How do we get our minds around this bewildering truth? I don’t think that we can – not entirely, at least. However, if we don’t accept both truths, we will get ourselves into trouble, like faith healing parents who allow their child to die because they mistakenly rejected one side of the equation – human responsibility.

We cannot and should not separate God’s plan for our lives from our efforts to please Him, as Paul confessed:

    But by the grace of God I am what I am, and his grace to me was not without effect. No, I worked harder than all of them--yet not I, but the grace of God that was with me. (1 Cor. 15:10)

Paul gave God the credit for his spiritual growth and fruitfulness. Yes, he worked hard and made the rights choices, but, at the end of the day, it was God’s work (James 1:17). Paul’s efforts and freewill choices worked in conjunction with God’s sovereignty over Paul’s life. We may not understand how they both go together, but, scripturally, it is clear that they do.

Peter recognized this same dual truth. On a number of occasions, he pointed his finger at the religious leadership, accusing them of crucifying Christ. However, he also acknowledged that they did this according to the plan of God:

    This man was handed over to you by God's set purpose and foreknowledge; and you, with the help of wicked men, put him to death by nailing him to the cross. (Acts 2:23)

Both parties are responsible! We have to affirm both truths – human responsibility and God’s sovereignty – even though we might not be able to put them together. While we believe in prayer and God’s healing powers, we must not put God to the test by ignoring our responsibility or by acting foolishly. The devil challenged Jesus to jump off the cliff if He really is the Son of God, the Messiah. After all, God has a plan for His life and wouldn’t allow anything to disrupt it, right? However, Jesus answered:

    "It is also written: 'Do not put the Lord your God to the test.'" (Matthew 4:6-8)
If we act irresponsibly by trusting that God will compensate for our lack of wisdom, we are acting presumptuously of the grace of God. When we ignore medical matters, presuming that God will step in, our trust is misplaced.

Instead, Paul counseled Timothy:

    Stop drinking only water, and use a little wine because of your stomach and your frequent illnesses. (1 Tim. 5:23)

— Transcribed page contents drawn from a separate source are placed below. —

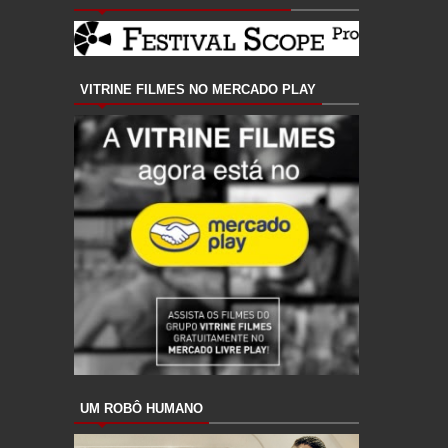
VITRINE FILMES NO MERCADO PLAY
UM ROBÔ HUMANO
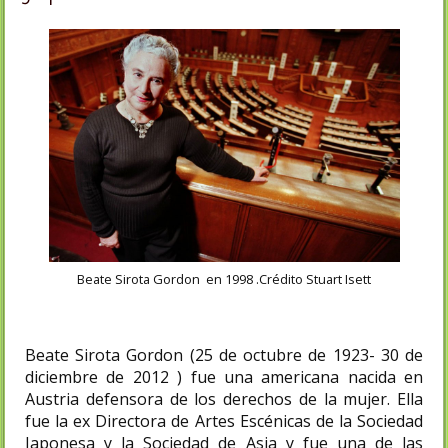
Beate Sirota Gordon en 1998 .Crédito Stuart Isett
Beate Sirota Gordon (25 de octubre de 1923- 30 de
diciembre de 2012 ) fue una americana nacida en
Austria defensora de los derechos de la mujer. Ella
fue la ex Directora de Artes Escénicas de la Sociedad
Japonesa y la Sociedad de Asia y fue una de las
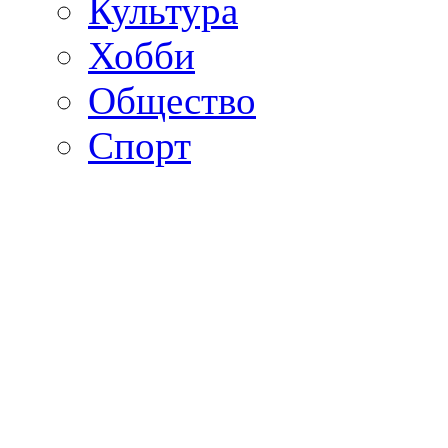
Культура
Хобби
Общество
Спорт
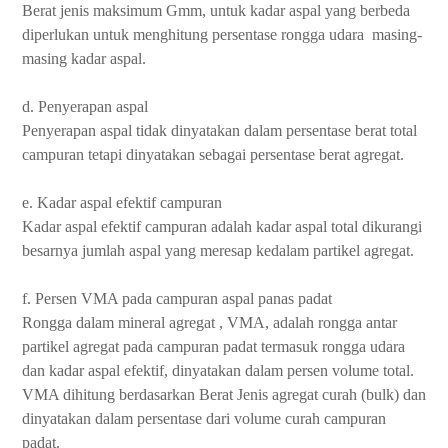
Berat jenis maksimum Gmm, untuk kadar aspal yang berbeda
diperlukan untuk menghitung persentase rongga udara masing-
masing kadar aspal.
d. Penyerapan aspal
Penyerapan aspal tidak dinyatakan dalam persentase berat total
campuran tetapi dinyatakan sebagai persentase berat agregat.
e. Kadar aspal efektif campuran
Kadar aspal efektif campuran adalah kadar aspal total dikurangi
besarnya jumlah aspal yang meresap kedalam partikel agregat.
f. Persen VMA pada campuran aspal panas padat
Rongga dalam mineral agregat , VMA, adalah rongga antar
partikel agregat pada campuran padat termasuk rongga udara
dan kadar aspal efektif, dinyatakan dalam persen volume total.
VMA dihitung berdasarkan Berat Jenis agregat curah (bulk) dan
dinyatakan dalam persentase dari volume curah campuran
padat.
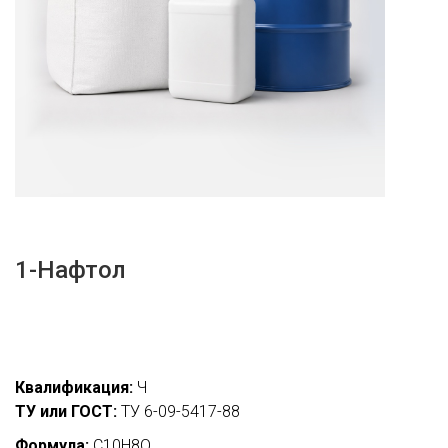
1-Нафтол
Квалификация:
Ч
ТУ или ГОСТ:
ТУ 6-09-5417-88
Формула:
C10H8O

Timothy had to take responsibility for his health! This advice doesn’t negate the fact that God is the healer and that He has even ordained the length of our lives (Psalm 139). However, it does acknowledge that we too have a responsibility!

We certainly shouldn’t rush our child to the hospital whenever she has a cough. However, wisdom affirms that we, who are trusting God, also have our responsibility!

Author :
Daniel Mann
Instructor at New York School of the Bible, New York .
Teach classes of OT, Theology and Apologetics.